━━━ Data supplied ━━━
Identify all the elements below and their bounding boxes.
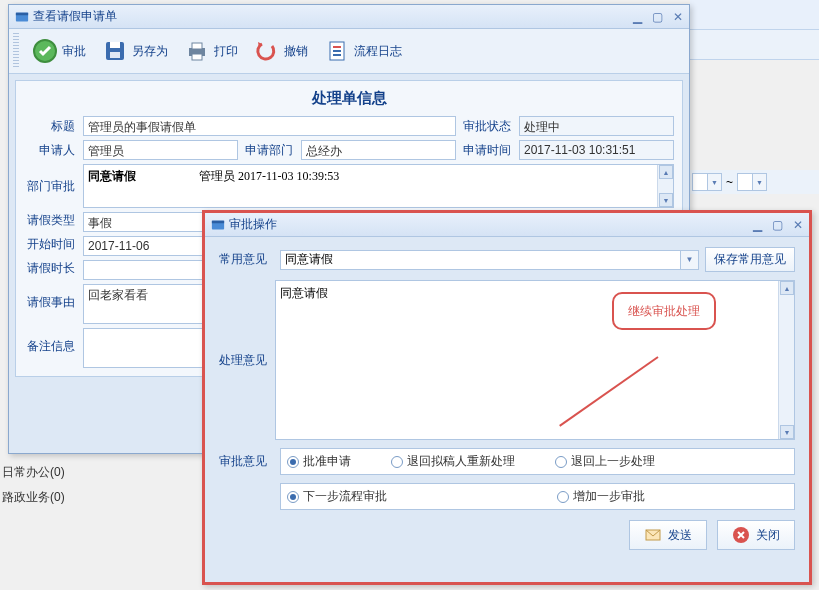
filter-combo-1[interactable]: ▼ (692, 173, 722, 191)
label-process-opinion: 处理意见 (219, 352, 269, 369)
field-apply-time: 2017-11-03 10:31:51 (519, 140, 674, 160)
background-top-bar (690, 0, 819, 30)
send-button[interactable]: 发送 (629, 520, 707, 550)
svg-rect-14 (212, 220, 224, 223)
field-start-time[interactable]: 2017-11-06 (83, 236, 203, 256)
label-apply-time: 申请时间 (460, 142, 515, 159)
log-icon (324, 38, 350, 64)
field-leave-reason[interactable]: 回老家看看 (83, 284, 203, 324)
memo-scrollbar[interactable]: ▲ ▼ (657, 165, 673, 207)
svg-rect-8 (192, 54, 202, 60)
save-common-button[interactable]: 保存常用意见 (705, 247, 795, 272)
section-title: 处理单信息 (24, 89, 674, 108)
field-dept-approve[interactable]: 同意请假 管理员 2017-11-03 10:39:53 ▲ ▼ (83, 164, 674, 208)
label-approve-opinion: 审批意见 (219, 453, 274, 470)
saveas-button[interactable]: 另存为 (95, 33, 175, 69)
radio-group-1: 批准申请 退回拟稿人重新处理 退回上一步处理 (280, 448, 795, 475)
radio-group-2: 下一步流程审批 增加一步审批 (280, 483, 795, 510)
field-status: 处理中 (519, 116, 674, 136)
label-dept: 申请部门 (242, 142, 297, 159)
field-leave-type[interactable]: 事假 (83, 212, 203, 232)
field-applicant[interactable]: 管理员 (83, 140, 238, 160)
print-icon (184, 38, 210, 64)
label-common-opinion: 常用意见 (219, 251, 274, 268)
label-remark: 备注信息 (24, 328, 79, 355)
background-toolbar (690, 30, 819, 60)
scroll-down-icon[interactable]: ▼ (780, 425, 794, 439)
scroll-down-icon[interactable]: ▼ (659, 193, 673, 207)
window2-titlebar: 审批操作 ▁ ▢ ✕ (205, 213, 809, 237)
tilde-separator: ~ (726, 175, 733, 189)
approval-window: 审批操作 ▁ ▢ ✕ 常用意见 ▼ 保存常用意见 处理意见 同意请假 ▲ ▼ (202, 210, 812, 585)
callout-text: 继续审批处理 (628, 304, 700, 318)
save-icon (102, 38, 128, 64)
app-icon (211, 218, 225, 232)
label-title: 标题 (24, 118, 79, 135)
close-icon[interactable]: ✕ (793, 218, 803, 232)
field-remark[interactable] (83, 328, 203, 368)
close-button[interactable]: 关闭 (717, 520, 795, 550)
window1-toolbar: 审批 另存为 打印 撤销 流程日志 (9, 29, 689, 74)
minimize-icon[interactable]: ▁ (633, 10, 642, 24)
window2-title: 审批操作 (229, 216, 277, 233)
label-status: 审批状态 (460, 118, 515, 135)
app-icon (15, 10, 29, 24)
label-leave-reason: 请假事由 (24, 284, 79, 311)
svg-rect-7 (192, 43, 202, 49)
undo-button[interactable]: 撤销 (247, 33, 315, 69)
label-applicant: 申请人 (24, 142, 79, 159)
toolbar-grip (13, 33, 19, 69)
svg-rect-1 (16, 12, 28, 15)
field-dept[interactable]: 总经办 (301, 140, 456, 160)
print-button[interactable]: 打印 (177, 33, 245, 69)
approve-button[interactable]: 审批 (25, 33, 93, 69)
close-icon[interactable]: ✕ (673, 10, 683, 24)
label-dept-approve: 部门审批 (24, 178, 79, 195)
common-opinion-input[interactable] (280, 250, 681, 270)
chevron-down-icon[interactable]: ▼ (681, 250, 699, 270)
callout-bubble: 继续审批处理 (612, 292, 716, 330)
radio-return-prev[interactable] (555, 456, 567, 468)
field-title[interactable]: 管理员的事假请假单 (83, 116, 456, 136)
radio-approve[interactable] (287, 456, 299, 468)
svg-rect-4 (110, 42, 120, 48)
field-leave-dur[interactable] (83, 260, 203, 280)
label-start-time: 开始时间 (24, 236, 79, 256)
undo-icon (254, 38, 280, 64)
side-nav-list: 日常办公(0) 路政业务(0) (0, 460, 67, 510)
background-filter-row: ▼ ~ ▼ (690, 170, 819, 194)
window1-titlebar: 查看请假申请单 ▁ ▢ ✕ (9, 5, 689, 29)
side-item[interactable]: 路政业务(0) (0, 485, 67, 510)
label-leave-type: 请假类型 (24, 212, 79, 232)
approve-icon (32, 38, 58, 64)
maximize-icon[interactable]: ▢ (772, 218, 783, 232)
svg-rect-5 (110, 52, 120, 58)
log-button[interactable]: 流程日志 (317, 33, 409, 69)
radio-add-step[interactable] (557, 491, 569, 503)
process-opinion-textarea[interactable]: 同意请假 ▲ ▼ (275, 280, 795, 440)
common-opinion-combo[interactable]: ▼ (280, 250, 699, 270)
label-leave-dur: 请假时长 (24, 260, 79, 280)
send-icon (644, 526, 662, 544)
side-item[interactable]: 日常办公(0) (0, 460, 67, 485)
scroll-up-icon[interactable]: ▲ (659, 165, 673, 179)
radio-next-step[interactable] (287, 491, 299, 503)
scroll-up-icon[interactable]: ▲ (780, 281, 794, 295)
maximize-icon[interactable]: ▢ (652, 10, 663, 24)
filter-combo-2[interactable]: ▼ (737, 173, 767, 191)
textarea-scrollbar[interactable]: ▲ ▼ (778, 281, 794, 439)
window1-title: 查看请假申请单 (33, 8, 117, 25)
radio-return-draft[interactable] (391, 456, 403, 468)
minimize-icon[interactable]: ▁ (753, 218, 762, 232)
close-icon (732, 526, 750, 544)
━━━
What you should do:
Retype each record exactly as it appears above and drop the images.

Answer:
Identify all the elements below and their bounding boxes.
filter-combo-1[interactable]: ▼ (692, 173, 722, 191)
label-process-opinion: 处理意见 (219, 352, 269, 369)
field-apply-time: 2017-11-03 10:31:51 (519, 140, 674, 160)
background-top-bar (690, 0, 819, 30)
send-button[interactable]: 发送 (629, 520, 707, 550)
svg-rect-14 (212, 220, 224, 223)
field-start-time[interactable]: 2017-11-06 (83, 236, 203, 256)
label-apply-time: 申请时间 (460, 142, 515, 159)
log-icon (324, 38, 350, 64)
field-leave-reason[interactable]: 回老家看看 (83, 284, 203, 324)
memo-scrollbar[interactable]: ▲ ▼ (657, 165, 673, 207)
svg-rect-8 (192, 54, 202, 60)
save-common-button[interactable]: 保存常用意见 (705, 247, 795, 272)
section-title: 处理单信息 (24, 89, 674, 108)
field-dept-approve[interactable]: 同意请假 管理员 2017-11-03 10:39:53 ▲ ▼ (83, 164, 674, 208)
label-approve-opinion: 审批意见 (219, 453, 274, 470)
saveas-button[interactable]: 另存为 (95, 33, 175, 69)
radio-group-1: 批准申请 退回拟稿人重新处理 退回上一步处理 (280, 448, 795, 475)
radio-group-2: 下一步流程审批 增加一步审批 (280, 483, 795, 510)
field-status: 处理中 (519, 116, 674, 136)
label-dept: 申请部门 (242, 142, 297, 159)
field-leave-type[interactable]: 事假 (83, 212, 203, 232)
field-applicant[interactable]: 管理员 (83, 140, 238, 160)
print-icon (184, 38, 210, 64)
label-common-opinion: 常用意见 (219, 251, 274, 268)
label-remark: 备注信息 (24, 328, 79, 355)
background-toolbar (690, 30, 819, 60)
scroll-down-icon[interactable]: ▼ (780, 425, 794, 439)
scroll-down-icon[interactable]: ▼ (659, 193, 673, 207)
window2-titlebar: 审批操作 ▁ ▢ ✕ (205, 213, 809, 237)
tilde-separator: ~ (726, 175, 733, 189)
approval-window: 审批操作 ▁ ▢ ✕ 常用意见 ▼ 保存常用意见 处理意见 同意请假 ▲ ▼ (202, 210, 812, 585)
callout-text: 继续审批处理 (628, 304, 700, 318)
save-icon (102, 38, 128, 64)
app-icon (211, 218, 225, 232)
label-title: 标题 (24, 118, 79, 135)
close-icon[interactable]: ✕ (793, 218, 803, 232)
field-remark[interactable] (83, 328, 203, 368)
close-button[interactable]: 关闭 (717, 520, 795, 550)
window1-toolbar: 审批 另存为 打印 撤销 流程日志 (9, 29, 689, 74)
minimize-icon[interactable]: ▁ (633, 10, 642, 24)
window2-title: 审批操作 (229, 216, 277, 233)
label-status: 审批状态 (460, 118, 515, 135)
app-icon (15, 10, 29, 24)
label-leave-reason: 请假事由 (24, 284, 79, 311)
svg-rect-7 (192, 43, 202, 49)
undo-button[interactable]: 撤销 (247, 33, 315, 69)
label-applicant: 申请人 (24, 142, 79, 159)
toolbar-grip (13, 33, 19, 69)
svg-rect-1 (16, 12, 28, 15)
field-dept[interactable]: 总经办 (301, 140, 456, 160)
print-button[interactable]: 打印 (177, 33, 245, 69)
approve-button[interactable]: 审批 (25, 33, 93, 69)
close-icon[interactable]: ✕ (673, 10, 683, 24)
label-dept-approve: 部门审批 (24, 178, 79, 195)
common-opinion-input[interactable] (280, 250, 681, 270)
chevron-down-icon[interactable]: ▼ (681, 250, 699, 270)
callout-bubble: 继续审批处理 (612, 292, 716, 330)
radio-return-prev[interactable] (555, 456, 567, 468)
field-title[interactable]: 管理员的事假请假单 (83, 116, 456, 136)
radio-approve[interactable] (287, 456, 299, 468)
svg-rect-4 (110, 42, 120, 48)
field-leave-dur[interactable] (83, 260, 203, 280)
label-start-time: 开始时间 (24, 236, 79, 256)
undo-icon (254, 38, 280, 64)
side-nav-list: 日常办公(0) 路政业务(0) (0, 460, 67, 510)
background-filter-row: ▼ ~ ▼ (690, 170, 819, 194)
window1-titlebar: 查看请假申请单 ▁ ▢ ✕ (9, 5, 689, 29)
side-item[interactable]: 路政业务(0) (0, 485, 67, 510)
label-leave-type: 请假类型 (24, 212, 79, 232)
approve-icon (32, 38, 58, 64)
maximize-icon[interactable]: ▢ (772, 218, 783, 232)
svg-rect-5 (110, 52, 120, 58)
log-button[interactable]: 流程日志 (317, 33, 409, 69)
radio-add-step[interactable] (557, 491, 569, 503)
process-opinion-textarea[interactable]: 同意请假 ▲ ▼ (275, 280, 795, 440)
common-opinion-combo[interactable]: ▼ (280, 250, 699, 270)
label-leave-dur: 请假时长 (24, 260, 79, 280)
send-icon (644, 526, 662, 544)
side-item[interactable]: 日常办公(0) (0, 460, 67, 485)
scroll-up-icon[interactable]: ▲ (659, 165, 673, 179)
radio-next-step[interactable] (287, 491, 299, 503)
scroll-up-icon[interactable]: ▲ (780, 281, 794, 295)
maximize-icon[interactable]: ▢ (652, 10, 663, 24)
filter-combo-2[interactable]: ▼ (737, 173, 767, 191)
textarea-scrollbar[interactable]: ▲ ▼ (778, 281, 794, 439)
window1-title: 查看请假申请单 (33, 8, 117, 25)
radio-return-draft[interactable] (391, 456, 403, 468)
minimize-icon[interactable]: ▁ (753, 218, 762, 232)
close-icon (732, 526, 750, 544)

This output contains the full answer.